[k8s][autoscaler][core] { "CPU": 0 } is not working for avoid task scheduling in rayHeadType Pod #16935

Luis-Victor · 2021-07-07T17:06:04Z

What is the problem?

I'm trying to avoid task scheduling on rayHead by setting .values.rayResourses: { "CPU": 0 } but it keeps trying to schedule tasks at headPod, failing due to lack of resources and, this way, getting stuck without scaling any workerPods.

Python version: 3.8.5
Linux: Ubuntu 18.04
Kubernetes version: 1.18.14 (AKS)

Reproduction (REQUIRED)

Install k8s ray cluster using helm
values.yaml

# RayCluster settings:
image: rayproject/ray:nightly-py38
headPodType: rayHeadType
podTypes:
  rayHeadType:
    minWorkers: 0
    maxWorkers: 0
    CPU: 1
    memory: 512Mi
    GPU: 0
    rayResources: { "CPU": 0, "GPU": 0 }
    nodeSelector: { use: development }
  rayWorkerType:
    minWorkers: 0
    maxWorkers: 6
    memory: 512Mi
    CPU: 1
    GPU: 0
    rayResources: { "GPU": 0 }
    nodeSelector: { use: development }

# Operator settings:
operatorOnly: false
clusterOnly: false
namespacedOperator: false
operatorNamespace: default
operatorImage: rayproject/ray:nightly-py38

task.py

import ray
LOCAL_PORT = 10001

@ray.remote(num_cpus=1)
def f(i):
    import time
    print(f"Try number {i}")
    time.sleep(60)

if __name__ == "__main__":
    ray.util.connect(f"127.0.0.1:{LOCAL_PORT}")
    ray.get([f.remote(i + 1) for i in range(10)])

task log

The actor or task with ID ehd9rsa79fe5783b8bbc6e3fba23srd094a7q98c7axec7 cannot be scheduled right now.
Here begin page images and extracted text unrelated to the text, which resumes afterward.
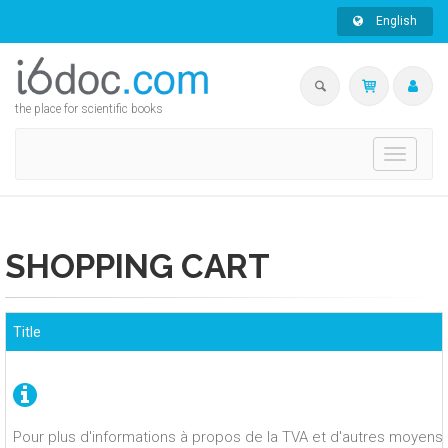
English
the place for scientific books
Toggle
navigati
SHOPPING CART
Title
Pour plus d'informations à propos de la TVA et d'autres moyens 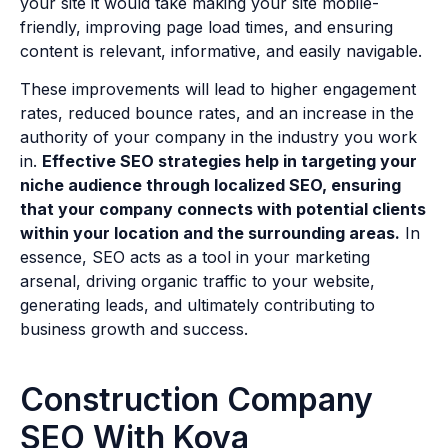
your site it would take making your site mobile-
friendly, improving page load times, and ensuring
content is relevant, informative, and easily navigable.
These improvements will lead to higher engagement
rates, reduced bounce rates, and an increase in the
authority of your company in the industry you work
in.
Effective SEO strategies help in targeting your
niche audience through localized SEO, ensuring
that your company connects with potential clients
within your location and the surrounding areas.
In
essence, SEO acts as a tool in your marketing
arsenal, driving organic traffic to your website,
generating leads, and ultimately contributing to
business growth and success.
Construction Company
SEO With Kova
It requires {CPU: 1.000000} for placement, however the cluster currently cannot provide the requested resources. The required resources may be added as autoscaling takes place or placement groups are scheduled. Otherwise, consider reducing the resource requirements of the task.

If the code snippet cannot be run by itself, the issue will be closed with "needs-repro-script".

I have verified my script runs in a clean environment and reproduces the issue.
I have verified the issue also occurs with the latest wheels.

The text was updated successfully, but these errors were encountered:

richardliaw · 2021-07-07T17:52:40Z

@DmitriGekhtman take a look?

DmitriGekhtman · 2021-07-08T15:29:27Z

Taking a look

DmitriGekhtman · 2021-07-08T16:26:44Z

Reproduced.
The fact that nothing is getting scheduled on the head node is consistent with the CPU 0 annotation.
The fact that no nodes are coming up at all is alarming. Investigating.

DmitriGekhtman · 2021-07-08T17:17:48Z

Confirming that this is related to the resource annotation (does not happen without the annotation)

DmitriGekhtman · 2021-07-08T18:50:07Z

Reproduced with AWSNodeProvider: 0 CPU resource override for head node prevents workers from launching.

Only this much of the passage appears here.